>>

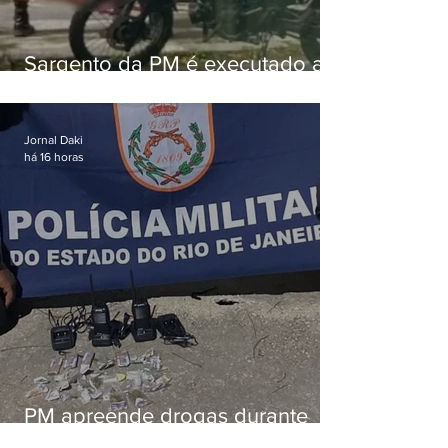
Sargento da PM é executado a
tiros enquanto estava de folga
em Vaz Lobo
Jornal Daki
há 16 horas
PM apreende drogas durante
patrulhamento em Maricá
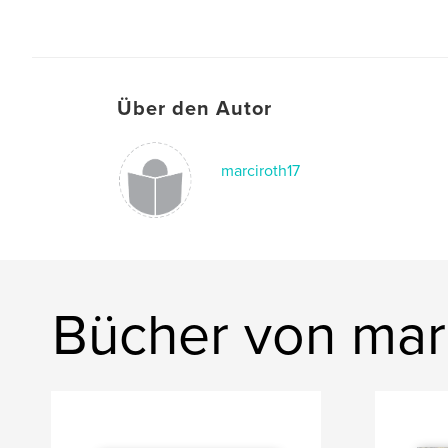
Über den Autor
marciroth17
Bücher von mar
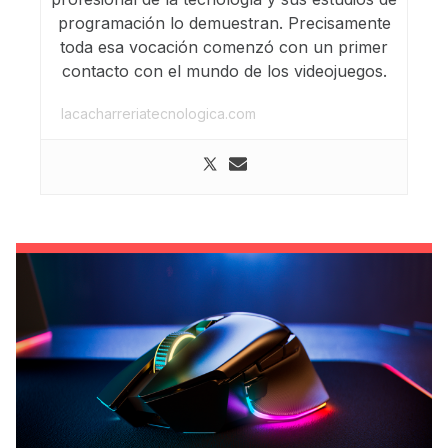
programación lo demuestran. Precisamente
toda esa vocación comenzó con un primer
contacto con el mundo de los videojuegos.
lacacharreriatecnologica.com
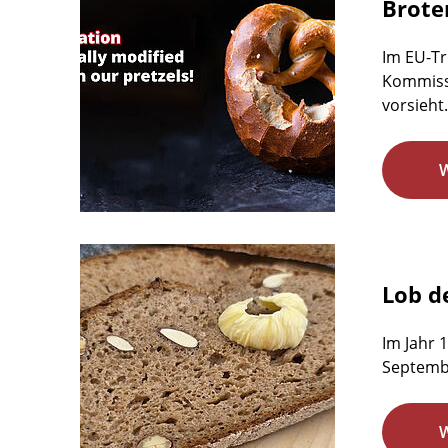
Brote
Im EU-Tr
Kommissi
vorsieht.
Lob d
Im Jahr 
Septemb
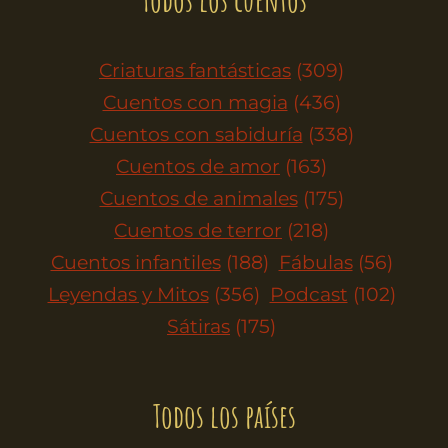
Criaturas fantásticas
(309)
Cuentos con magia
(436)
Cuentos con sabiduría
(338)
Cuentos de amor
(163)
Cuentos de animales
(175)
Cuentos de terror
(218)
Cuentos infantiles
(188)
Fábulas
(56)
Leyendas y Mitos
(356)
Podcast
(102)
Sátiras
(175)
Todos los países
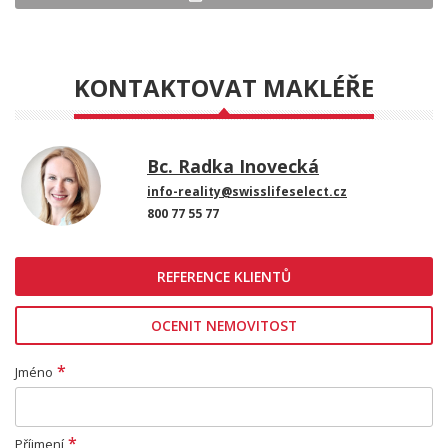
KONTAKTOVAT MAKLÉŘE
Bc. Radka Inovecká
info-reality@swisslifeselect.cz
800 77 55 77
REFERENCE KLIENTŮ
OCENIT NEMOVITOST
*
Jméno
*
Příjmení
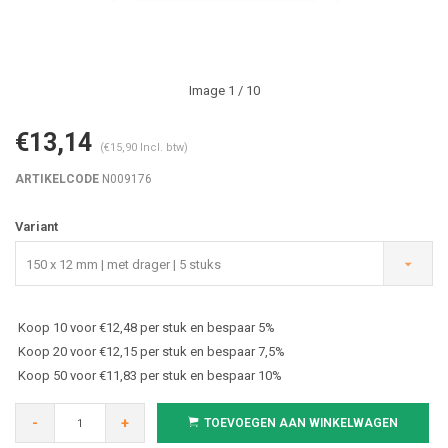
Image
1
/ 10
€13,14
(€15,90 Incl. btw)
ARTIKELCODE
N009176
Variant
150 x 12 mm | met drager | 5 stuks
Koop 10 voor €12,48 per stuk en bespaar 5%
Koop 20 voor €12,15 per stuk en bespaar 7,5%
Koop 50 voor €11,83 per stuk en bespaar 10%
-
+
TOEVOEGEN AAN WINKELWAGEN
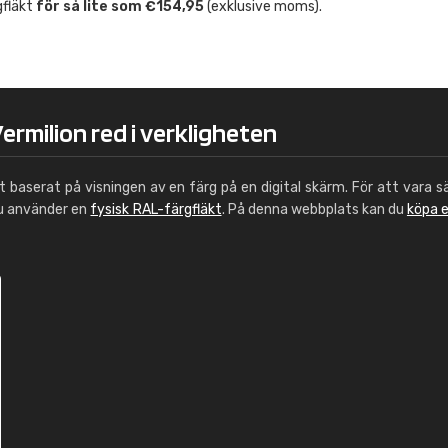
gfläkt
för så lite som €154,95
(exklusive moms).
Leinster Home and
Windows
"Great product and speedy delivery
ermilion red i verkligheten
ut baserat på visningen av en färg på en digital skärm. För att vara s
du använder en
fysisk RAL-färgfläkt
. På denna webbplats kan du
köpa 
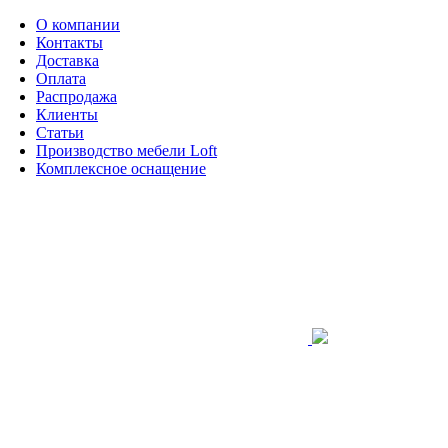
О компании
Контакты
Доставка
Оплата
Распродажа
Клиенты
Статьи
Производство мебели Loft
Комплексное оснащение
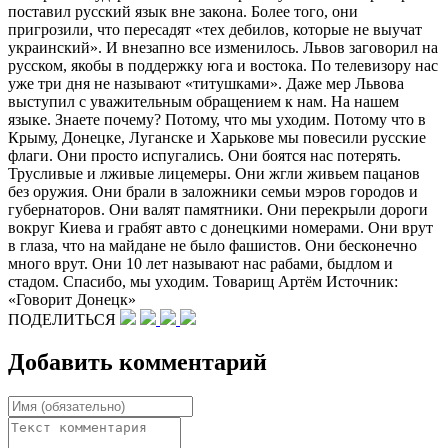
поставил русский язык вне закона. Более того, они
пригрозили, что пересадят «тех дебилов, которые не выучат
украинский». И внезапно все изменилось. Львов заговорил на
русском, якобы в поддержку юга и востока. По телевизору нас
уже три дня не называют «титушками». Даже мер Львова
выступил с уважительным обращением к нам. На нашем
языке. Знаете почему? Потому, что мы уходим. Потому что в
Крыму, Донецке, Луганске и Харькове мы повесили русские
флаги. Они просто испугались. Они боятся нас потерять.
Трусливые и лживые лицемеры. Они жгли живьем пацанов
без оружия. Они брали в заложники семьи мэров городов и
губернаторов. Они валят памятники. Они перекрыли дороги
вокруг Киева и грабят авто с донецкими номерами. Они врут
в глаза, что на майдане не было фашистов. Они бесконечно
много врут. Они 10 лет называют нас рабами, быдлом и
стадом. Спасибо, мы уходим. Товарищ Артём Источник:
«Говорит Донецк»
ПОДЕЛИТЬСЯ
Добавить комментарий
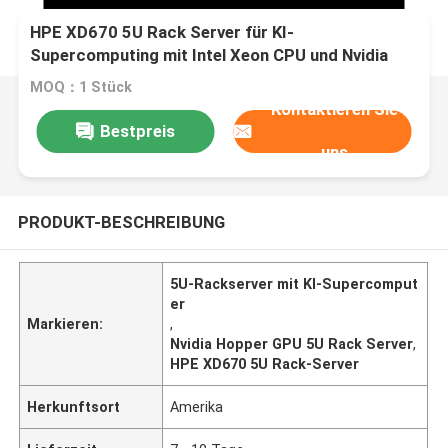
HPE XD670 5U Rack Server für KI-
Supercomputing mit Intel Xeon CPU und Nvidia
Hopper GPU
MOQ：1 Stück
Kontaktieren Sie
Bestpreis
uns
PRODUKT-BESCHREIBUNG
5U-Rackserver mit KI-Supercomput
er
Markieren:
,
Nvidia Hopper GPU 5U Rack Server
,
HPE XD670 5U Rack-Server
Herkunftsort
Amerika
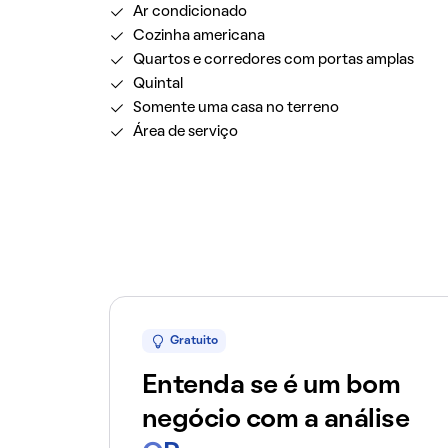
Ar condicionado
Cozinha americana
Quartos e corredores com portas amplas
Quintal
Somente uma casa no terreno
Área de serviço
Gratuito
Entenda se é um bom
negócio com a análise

<<

Task directions
Lines in the material above that include the string "bespaar" should be listed.

Response to the exercise
Koop 10 voor €12,48 per stuk en bespaar 5%
Koop 20 voor €12,15 per stuk en bespaar 7,5%
Koop 50 voor €11,83 per stuk en bespaar 10%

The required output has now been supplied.